И они смотрели «Двух бойцов» втроем из-за экрана, сидя на красной фанерной трибуне. В каждом клубе была трибуна – высокий ящик, который выносили из-за кулис на сцену, когда наступали «общие собрания». В клубе «Прогресс» трибуна была очень высокой и очень просторной, на ней вполне можно было сидеть втроем и смотреть кино сквозь экран. Халитка то ли смотрел, то ли дремал, разомлев от счастья. Потом к ним пришла Васька, запрыгнула к Фае на колени. Потом вышла Фаина мать, постояла за ними, ушла, снова пришла с тремя кусками хлеба, еще тепловатого, намазанного яблочным джемом. Они, и мать тоже, смотрели фильм о двух бойцах. И ели хлеб, ели долго, потому что забывали о нем, когда то, что происходило на экране, на обратной его стороне, становилось ими самими, их жизнью. Потом они приходили в себя, снова слышали дыхание и тепло друг друга… Запах хлеба и джема тоже возвращался, и они дружно принимались жевать, изредка поблескивая друг на друга глазами. А за экраном, по ту его сторону, вздыхал и шевелился зал. Временами вся жизнь по ту и по другую сторону светящегося полотна сливалась в трепете его плоского пространства, объединяющего и дарящего всем одну общую, счастливую и горькую, отчетливую, прекрасную судьбу. Даже Халитке. Но не Ваське. Она тоже зорко всматривалась в экран, но выискивала в его мерцании свои, всегда свои, одинокие мечты.
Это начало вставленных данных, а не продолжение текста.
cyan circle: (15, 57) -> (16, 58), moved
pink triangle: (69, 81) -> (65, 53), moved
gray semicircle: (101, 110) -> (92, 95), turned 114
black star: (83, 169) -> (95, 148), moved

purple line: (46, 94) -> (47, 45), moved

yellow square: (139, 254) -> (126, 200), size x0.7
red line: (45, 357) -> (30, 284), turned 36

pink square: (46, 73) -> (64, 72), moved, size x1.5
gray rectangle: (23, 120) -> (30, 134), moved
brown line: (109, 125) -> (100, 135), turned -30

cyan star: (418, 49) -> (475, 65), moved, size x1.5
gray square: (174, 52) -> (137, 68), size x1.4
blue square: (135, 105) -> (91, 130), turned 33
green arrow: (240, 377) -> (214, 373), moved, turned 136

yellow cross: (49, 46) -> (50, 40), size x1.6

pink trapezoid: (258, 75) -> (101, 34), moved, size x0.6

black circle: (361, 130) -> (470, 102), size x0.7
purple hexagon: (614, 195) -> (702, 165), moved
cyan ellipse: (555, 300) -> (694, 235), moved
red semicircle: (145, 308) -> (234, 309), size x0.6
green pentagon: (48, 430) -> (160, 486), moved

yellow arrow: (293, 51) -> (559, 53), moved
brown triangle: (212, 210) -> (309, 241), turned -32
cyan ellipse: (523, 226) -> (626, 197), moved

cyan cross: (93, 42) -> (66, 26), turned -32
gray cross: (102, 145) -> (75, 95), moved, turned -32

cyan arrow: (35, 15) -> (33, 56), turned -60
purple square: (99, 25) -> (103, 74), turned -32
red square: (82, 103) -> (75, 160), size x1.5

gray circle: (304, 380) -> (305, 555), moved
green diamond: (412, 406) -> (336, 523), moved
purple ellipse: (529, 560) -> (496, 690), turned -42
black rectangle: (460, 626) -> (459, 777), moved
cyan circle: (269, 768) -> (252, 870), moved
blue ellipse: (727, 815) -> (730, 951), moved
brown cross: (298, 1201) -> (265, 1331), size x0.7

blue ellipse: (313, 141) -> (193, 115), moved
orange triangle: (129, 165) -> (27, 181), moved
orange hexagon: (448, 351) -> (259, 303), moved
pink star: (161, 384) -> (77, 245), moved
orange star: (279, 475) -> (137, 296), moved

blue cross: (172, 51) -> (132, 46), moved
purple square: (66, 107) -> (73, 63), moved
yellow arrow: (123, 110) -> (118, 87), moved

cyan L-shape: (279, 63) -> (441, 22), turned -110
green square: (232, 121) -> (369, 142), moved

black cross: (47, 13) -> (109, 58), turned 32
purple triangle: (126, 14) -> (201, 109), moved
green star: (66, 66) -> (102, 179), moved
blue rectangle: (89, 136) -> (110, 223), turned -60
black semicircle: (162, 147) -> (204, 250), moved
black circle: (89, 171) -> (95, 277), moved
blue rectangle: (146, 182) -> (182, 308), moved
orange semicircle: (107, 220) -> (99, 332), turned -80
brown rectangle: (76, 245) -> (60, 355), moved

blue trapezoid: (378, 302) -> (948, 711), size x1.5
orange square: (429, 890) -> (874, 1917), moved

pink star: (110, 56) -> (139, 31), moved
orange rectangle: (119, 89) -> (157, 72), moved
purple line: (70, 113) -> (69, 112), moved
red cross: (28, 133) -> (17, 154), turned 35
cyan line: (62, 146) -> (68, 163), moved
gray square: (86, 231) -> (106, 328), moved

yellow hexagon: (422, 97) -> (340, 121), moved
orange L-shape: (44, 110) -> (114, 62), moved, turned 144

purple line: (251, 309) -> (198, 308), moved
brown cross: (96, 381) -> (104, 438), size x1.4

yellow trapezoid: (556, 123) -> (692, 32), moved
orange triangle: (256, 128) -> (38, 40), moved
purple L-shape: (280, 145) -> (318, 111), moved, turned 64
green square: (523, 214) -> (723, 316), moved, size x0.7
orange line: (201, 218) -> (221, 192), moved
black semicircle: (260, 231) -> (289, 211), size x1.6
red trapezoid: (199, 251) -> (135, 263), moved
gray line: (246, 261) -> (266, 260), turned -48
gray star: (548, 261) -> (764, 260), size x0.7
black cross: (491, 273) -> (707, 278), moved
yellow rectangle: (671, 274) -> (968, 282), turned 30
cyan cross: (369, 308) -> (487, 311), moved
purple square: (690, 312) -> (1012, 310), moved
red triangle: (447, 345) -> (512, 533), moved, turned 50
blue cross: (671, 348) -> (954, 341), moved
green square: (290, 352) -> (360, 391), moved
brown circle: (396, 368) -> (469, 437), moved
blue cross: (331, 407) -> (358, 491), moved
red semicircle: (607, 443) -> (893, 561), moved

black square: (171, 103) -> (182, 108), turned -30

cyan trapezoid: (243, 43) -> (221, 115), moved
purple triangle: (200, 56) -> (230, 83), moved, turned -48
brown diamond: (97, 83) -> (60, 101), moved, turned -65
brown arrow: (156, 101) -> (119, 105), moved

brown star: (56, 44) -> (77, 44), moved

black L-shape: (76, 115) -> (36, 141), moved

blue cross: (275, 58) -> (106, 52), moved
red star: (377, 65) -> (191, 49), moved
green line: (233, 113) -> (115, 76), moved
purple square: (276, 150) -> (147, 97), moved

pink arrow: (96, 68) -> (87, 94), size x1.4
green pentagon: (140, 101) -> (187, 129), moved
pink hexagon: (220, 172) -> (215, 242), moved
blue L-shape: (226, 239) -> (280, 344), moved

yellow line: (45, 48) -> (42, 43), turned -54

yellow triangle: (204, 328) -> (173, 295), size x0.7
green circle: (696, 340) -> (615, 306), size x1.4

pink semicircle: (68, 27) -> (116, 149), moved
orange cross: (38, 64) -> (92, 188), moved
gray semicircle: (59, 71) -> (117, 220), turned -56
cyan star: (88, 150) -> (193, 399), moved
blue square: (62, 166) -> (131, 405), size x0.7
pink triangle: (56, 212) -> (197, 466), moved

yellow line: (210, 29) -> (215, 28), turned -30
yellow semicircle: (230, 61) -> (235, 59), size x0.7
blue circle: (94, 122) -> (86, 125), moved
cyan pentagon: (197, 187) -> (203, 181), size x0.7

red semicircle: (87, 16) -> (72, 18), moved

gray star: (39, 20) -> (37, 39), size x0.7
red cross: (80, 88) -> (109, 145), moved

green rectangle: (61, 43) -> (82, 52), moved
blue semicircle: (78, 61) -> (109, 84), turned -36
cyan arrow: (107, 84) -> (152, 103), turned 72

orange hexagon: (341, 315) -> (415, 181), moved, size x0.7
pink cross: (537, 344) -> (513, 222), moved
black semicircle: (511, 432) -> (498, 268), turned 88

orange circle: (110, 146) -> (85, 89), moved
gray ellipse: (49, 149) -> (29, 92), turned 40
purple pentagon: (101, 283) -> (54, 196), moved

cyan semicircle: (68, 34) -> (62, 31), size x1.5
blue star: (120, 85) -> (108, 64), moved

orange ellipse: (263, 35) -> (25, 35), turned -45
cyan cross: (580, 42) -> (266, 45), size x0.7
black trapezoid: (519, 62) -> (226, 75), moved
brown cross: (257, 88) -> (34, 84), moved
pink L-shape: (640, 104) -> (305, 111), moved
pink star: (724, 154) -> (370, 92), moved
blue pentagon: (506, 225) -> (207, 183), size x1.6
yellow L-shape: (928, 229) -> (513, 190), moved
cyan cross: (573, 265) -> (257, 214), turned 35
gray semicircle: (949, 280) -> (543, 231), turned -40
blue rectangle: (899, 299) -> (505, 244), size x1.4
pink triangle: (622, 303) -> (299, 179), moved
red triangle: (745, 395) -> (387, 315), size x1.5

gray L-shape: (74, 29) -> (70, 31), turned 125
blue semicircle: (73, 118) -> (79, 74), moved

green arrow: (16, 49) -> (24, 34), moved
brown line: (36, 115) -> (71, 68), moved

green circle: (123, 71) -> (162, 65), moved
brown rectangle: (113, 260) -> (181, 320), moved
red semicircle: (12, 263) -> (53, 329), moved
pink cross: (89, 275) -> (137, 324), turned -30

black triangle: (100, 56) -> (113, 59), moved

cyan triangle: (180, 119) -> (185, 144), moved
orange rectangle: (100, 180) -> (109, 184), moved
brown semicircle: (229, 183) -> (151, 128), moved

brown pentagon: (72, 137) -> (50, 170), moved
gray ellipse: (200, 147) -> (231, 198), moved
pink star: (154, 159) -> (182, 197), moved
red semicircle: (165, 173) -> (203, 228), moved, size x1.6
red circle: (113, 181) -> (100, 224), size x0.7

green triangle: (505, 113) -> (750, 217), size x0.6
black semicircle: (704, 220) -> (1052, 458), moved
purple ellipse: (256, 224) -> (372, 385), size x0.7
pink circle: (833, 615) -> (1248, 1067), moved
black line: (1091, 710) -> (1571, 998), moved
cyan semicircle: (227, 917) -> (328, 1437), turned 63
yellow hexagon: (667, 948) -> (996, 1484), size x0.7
Когда фильм кончился, экран, вспыхнувший вывернутым наизнанку словом «конец», погас, потом осветился снова, тускло и желтовато. Это включили свет в зале. Было слышно, как захлопали сиденья стульев, народ, сморкаясь и кашляя, пошел к выходу. Тайным, заэкранным зрителям было понятно, что в пустеющем зале, в синем широком проеме двустворчатой двери, открывшейся в школьный сквер, люди расстаются, становятся раздельно самими собой. Еще слезы не высохли на лицах зареванных женщин, а они уже смеялись, толкали своих мужей, говорили о домашнем и завтрашнем. И тогда догадливый и загадочный, вернувшийся с курорта киномеханик Венька на полную мощность динамиков врубил фонограмму фильма – Марк Бернес запел про Костю-рыбака. И уже общая, снова одна на всех, волна понесла людей по прячущимся в сумерках баракам, домишкам и казенным станционным строениям Буртыма.